American evangelicals hold two mutually exclusive beliefs about their faith and its place in society. First, the United States is a Christian nation in which ninety-something percent of citizens believe in God. Therefore, Christianity should be upheld with the highest respect, and anyone who doesn't subscribe to Christianity should learn their place and be silent. Second, Christians are a persecuted minority in this wicked secular nation, and even checking off "I'm a Christian" on an anonymous survey is taking a bold stand for Christ.
They're not duplicitous in holding both beliefs, as Clark writes. They sincerely believe both--that they are both a righteous majority and the last of a faithful minority, which is why evangelicals expect--nay, demand--that store clerks greet them with "Merry Christmas" not some mamby-pamby "Happy Holidays," and anyone who does kowtow to the more-inclusive expressions are trying to "remove Christianity from the public square."
Clark wisely notes that today's evangelicals complaining of persecution would be laughed at by first-century Roman Christians, or seventeenth-century Anabaptists, or countless other groups of believers that truly were persecuted for their faith.
The persecuted hegemon phenomenon leads to the oxymoronic concept of non-reciprocal justice:
For these folks, turnabout is never fair play, turnabout is merely backwards. Thus when others respond to them in kind, or even simply remind them of the Golden Rule, they take offense, as though this constitutes an injustice toward them.
The idea is seen when fundamentalist Muslims require their women wear burkhas. It's not the free choice of a handful of faithful Muslim women, nor is the requirement restricted to one's own household, church, or sect.
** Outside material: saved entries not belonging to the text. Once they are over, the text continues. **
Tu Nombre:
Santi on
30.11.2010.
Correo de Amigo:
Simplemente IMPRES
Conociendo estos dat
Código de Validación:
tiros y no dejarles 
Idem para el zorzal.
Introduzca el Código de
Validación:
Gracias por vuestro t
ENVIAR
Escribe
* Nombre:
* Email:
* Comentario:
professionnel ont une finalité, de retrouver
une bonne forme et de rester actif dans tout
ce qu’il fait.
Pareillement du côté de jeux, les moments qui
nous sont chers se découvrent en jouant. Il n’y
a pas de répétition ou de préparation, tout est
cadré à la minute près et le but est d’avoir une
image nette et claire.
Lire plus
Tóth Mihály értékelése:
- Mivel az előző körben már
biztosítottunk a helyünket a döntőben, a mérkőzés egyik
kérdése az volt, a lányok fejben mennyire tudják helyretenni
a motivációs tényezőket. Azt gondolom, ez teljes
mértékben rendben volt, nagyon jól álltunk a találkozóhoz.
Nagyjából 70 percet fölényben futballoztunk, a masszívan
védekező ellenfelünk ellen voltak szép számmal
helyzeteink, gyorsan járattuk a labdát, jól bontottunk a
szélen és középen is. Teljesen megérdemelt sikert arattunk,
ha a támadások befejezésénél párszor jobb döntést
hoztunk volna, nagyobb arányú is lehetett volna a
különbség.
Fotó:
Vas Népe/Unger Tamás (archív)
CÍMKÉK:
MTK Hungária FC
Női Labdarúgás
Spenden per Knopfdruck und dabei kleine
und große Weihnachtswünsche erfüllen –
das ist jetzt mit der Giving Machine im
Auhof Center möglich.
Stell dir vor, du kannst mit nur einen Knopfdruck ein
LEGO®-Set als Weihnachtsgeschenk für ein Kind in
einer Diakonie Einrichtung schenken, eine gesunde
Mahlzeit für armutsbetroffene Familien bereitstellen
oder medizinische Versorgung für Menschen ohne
It's become a cultural standard enforced on all women--Allah forbid an upright Muslim man should have to go in public and see a non-Muslim, non-burkha-wearing woman's ankles.
That's why the NOM's ad is so silly, as Clark neatly summarizes:
Your freedom threatens my freedom to live in a world in which people like you are not free to do the sorts of things you might do with your freedom. "And I am afraid."
It must be noted that Clark is a Christian, and a rather clever one at that.